We reveal how F1 made billions for investor and owner CVC and the sport’s ringmaster, Bernie Ecclestone
Epic. That’s how this season in F1 will be remembered.
It started with seven different winners in the opening seven races and ended with Red Bull’s Sebastian Vettel scraping home to win this third title in a row. Fans of the macabre got their fill of crashes too, the picks being Sebastian Grosjean nearly decapitating Fernando Alonso in Spa (pictured above), and Michael Schumacher horrendously misjudging his braking in Singapore to the detriment of the Toro Rosso car in front.
And what about the finances of the sport? Bizarrely, some people think it had a bad year. There was the aborted flotation of Formula 1. Facebook’s iffy debut, and adverse market conditions, put a stop to that plan.
But research by LondonlovesBusiness.com shows the astonishing returns made by F1’s owners. We can show that the private equity house, CVC, which bought into F1 in 2006, has made billions. The other winner – naturally! – is the king of F1 himself, Bernie Ecclestone.
Here’s is the inside story on how the sport is run, and how a private equity firm (and a trawlerman’s son from Ipswich) racked up mind-boggling profits.

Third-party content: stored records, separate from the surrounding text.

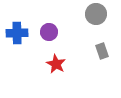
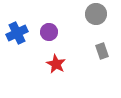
blue cross: rotated 25 degrees counterclockwise
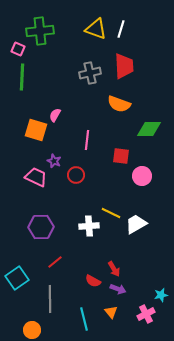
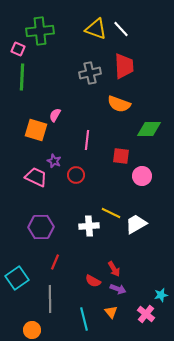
white line: rotated 60 degrees counterclockwise
red line: rotated 28 degrees counterclockwise
pink cross: rotated 24 degrees counterclockwise
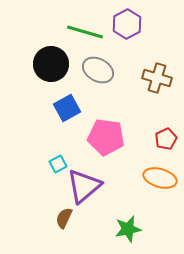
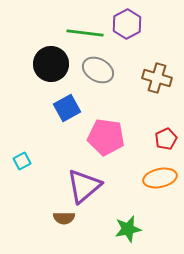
green line: moved 1 px down; rotated 9 degrees counterclockwise
cyan square: moved 36 px left, 3 px up
orange ellipse: rotated 28 degrees counterclockwise
brown semicircle: rotated 115 degrees counterclockwise
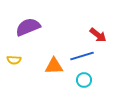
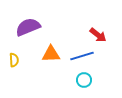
yellow semicircle: rotated 96 degrees counterclockwise
orange triangle: moved 3 px left, 12 px up
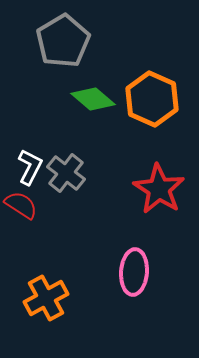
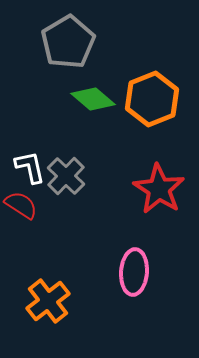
gray pentagon: moved 5 px right, 1 px down
orange hexagon: rotated 14 degrees clockwise
white L-shape: rotated 39 degrees counterclockwise
gray cross: moved 3 px down; rotated 6 degrees clockwise
orange cross: moved 2 px right, 3 px down; rotated 9 degrees counterclockwise
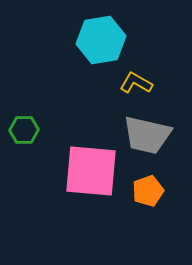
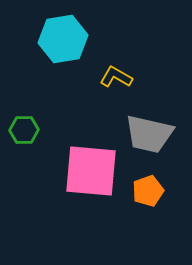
cyan hexagon: moved 38 px left, 1 px up
yellow L-shape: moved 20 px left, 6 px up
gray trapezoid: moved 2 px right, 1 px up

CVC is a giant of the private equity industry. It started life in 1981 as the venture capital division of financial services firm Citigroup and since then it has launched eight funds which have raised a total of $44bn from private investors. CVC has made over 290 investments, known as leveraged buyouts because they are usually backed by banks providing debt secured on the assets of the businesses which are being acquired.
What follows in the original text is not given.